▸ **Problem requirements**
Copy the lines below that contain "России".

(Stored items)
————
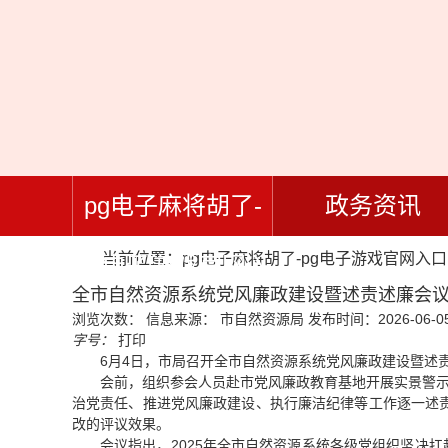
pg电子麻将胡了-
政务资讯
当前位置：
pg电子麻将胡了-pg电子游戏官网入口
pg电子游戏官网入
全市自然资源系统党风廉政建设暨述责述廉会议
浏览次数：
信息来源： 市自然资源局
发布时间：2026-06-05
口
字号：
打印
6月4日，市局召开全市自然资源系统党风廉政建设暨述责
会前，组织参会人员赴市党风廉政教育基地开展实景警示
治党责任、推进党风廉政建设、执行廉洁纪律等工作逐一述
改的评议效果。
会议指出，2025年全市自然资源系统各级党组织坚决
————
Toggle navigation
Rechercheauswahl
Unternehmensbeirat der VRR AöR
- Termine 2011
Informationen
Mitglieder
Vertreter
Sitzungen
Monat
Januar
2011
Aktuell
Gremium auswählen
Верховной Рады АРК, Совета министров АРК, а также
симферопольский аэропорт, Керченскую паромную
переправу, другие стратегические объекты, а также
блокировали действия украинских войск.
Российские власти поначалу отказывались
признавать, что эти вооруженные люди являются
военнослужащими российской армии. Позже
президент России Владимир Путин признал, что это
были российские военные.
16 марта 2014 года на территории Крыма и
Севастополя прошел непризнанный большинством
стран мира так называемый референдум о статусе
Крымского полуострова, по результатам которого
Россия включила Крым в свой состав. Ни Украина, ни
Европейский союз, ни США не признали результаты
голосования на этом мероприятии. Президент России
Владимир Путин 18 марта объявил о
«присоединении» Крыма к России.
————
▸ **Written response**
президент России Владимир Путин признал, что это
голосования на этом мероприятии. Президент России
«присоединении» Крыма к России.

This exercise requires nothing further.